You can’t blame him. The ballet is full of visual delights inspired by the book: the Caterpillar, a winding line of disembodied ballerina legs; the Cheshire Cat, a jigsaw puzzle of feline parts held aloft by puppeteers; the blood-spattered Duchess and Cook, whose fabulously detailed sausage-grinding operation in a kitchen full of hacked-up hogs is like a scene from “Sweeney Todd.” But as a storyteller Wheeldon is confined to ideas that are choreographically manageable, and love and hate are at the top of that list. Wordplay and philosophy, which were Caroll’s masterstrokes, aren’t on it.
As a result, Wheeldon has an interesting piece of theater — something like a series of music-hall acts — but he doesn’t quite have a great ballet here. Certainly, this sprawling work, created in 2011 as a shared production for the Royal Ballet and the National Ballet of Canada, presented an enormous stretch for him, as he has built his brilliant career on short abstract works.
He gets a good deal of atmospheric assistance from Joby Talbot’s original score, which, as performed by the Opera House Orchestra, is full of mystery, oddity and sudden jolts, with a propulsive undertone of tick-tocking.

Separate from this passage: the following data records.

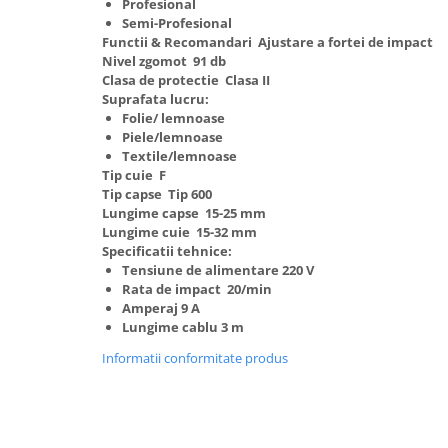
Profesional
Truse de scule
Semi-Profesional
Masini de spalat rufe cu uscator
Functii & Recomandari Ajustare a fortei de impact
Truse de lipit PPR
Uscatoare de rufe
Nivel zgomot 91 db
Ventuze cu brate pentru transport
Masini de facut paine
Clasa de protectie Clasa II
Suprafata lucru:
Vibratoare beton
Pachete electrocasnice
Folie/ lemnoase
incorporabile
Piele/lemnoase
Textile/lemnoase
Seturi oale
Tip cuie F
SANDWICH MAKER
Tip capse Tip 600
Lungime capse 15-25 mm
Storcatoare de fructe
Lungime cuie 15-32 mm
Specificatii tehnice:
Televizoare
Tensiune de alimentare 220 V
Rata de impact 20/min
Amperaj 9 A
Lungime cablu 3 m
Informatii conformitate produs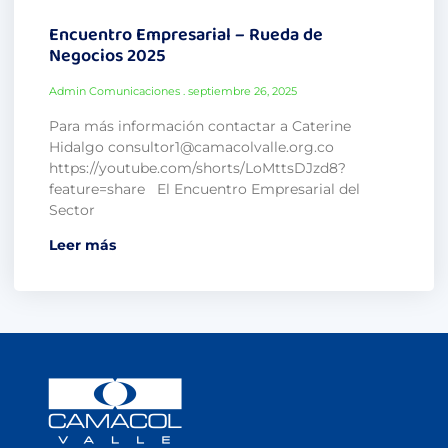
Encuentro Empresarial – Rueda de
Negocios 2025
Admin Comunicaciones
septiembre 26, 2025
Para más información contactar a Caterine
Hidalgo consultor1@camacolvalle.org.co
https://youtube.com/shorts/LoMttsDJzd8?
feature=share El Encuentro Empresarial del
Sector
Leer más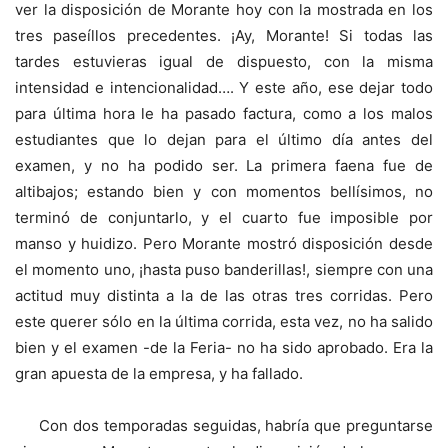
ver la disposición de Morante hoy con la mostrada en los
tres paseíllos precedentes. ¡Ay, Morante! Si todas las
tardes estuvieras igual de dispuesto, con la misma
intensidad e intencionalidad…. Y este año, ese dejar todo
para última hora le ha pasado factura, como a los malos
estudiantes que lo dejan para el último día antes del
examen, y no ha podido ser. La primera faena fue de
altibajos; estando bien y con momentos bellísimos, no
terminó de conjuntarlo, y el cuarto fue imposible por
manso y huidizo. Pero Morante mostró disposición desde
el momento uno, ¡hasta puso banderillas!, siempre con una
actitud muy distinta a la de las otras tres corridas. Pero
este querer sólo en la última corrida, esta vez, no ha salido
bien y el examen -de la Feria- no ha sido aprobado. Era la
gran apuesta de la empresa, y ha fallado.
Con dos temporadas seguidas, habría que preguntarse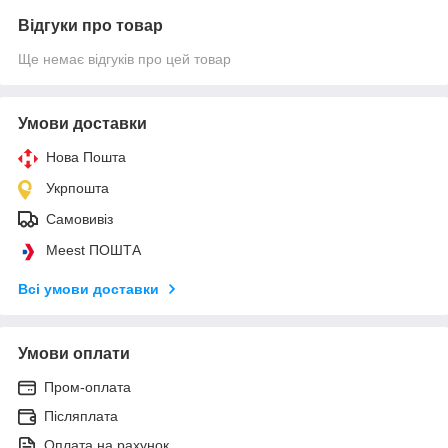
Відгуки про товар
Ще немає відгуків про цей товар
Умови доставки
Нова Пошта
Укрпошта
Самовивіз
Meest ПОШТА
Всі умови доставки
Умови оплати
Пром-оплата
Післяплата
Оплата на рахунок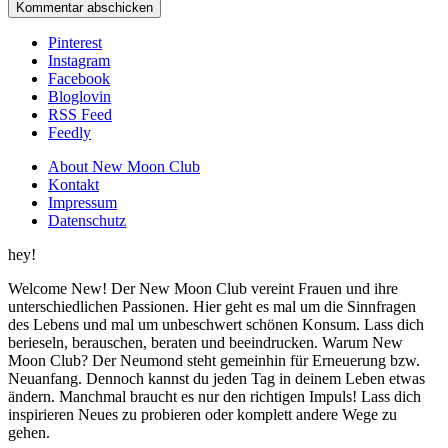
Pinterest
Instagram
Facebook
Bloglovin
RSS Feed
Feedly
About New Moon Club
Kontakt
Impressum
Datenschutz
hey!
Welcome New! Der New Moon Club vereint Frauen und ihre
unterschiedlichen Passionen. Hier geht es mal um die Sinnfragen
des Lebens und mal um unbeschwert schönen Konsum. Lass dich
berieseln, berauschen, beraten und beeindrucken. Warum New
Moon Club? Der Neumond steht gemeinhin für Erneuerung bzw.
Neuanfang. Dennoch kannst du jeden Tag in deinem Leben etwas
ändern. Manchmal braucht es nur den richtigen Impuls! Lass dich
inspirieren Neues zu probieren oder komplett andere Wege zu
gehen.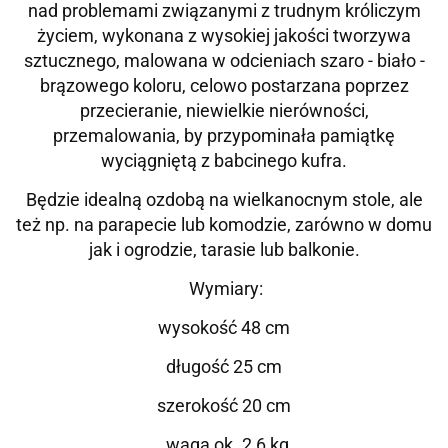
nad problemami związanymi z trudnym króliczym
życiem, wykonana z wysokiej jakości tworzywa
sztucznego, malowana w odcieniach szaro - biało -
brązowego koloru, celowo postarzana poprzez
przecieranie, niewielkie nierówności,
przemalowania, by przypominała pamiątkę
wyciągniętą z babcinego kufra.
Będzie idealną ozdobą na wielkanocnym stole, ale
też np. na parapecie lub komodzie, zarówno w domu
jak i ogrodzie, tarasie lub balkonie.
Wymiary:
wysokość 48 cm
długość 25 cm
szerokość 20 cm
waga ok. 2,6 kg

The ballet’s love angle feels half-realized — it’s not especially clear until Alice and Jack (Naoya Ebe) meet up in a sweeping dance of awakening passion in the second act. But the hate part is genius. That’s where Hodgkinson’s Mother/Queen of Hearts is in her glory. You have to wait until late in the ballet for her big scene, but it’s worth it. That rubbery, expressive face! Those laser-precise fingers! She points one maliciously at a gardener and it’s as if she were shooting poison darts. Her self-important flirtation with four underlings is a hilarious send-up of the Rose Adagio from “The Sleeping Beauty,” by way of the Three Stooges. Laughs at the ballet are rare. When Wheeldon is good, he is very, very good indeed.
performed by the National Ballet of Canada, runs through Jan. 27 at the Kennedy Center Opera House, with cast changes.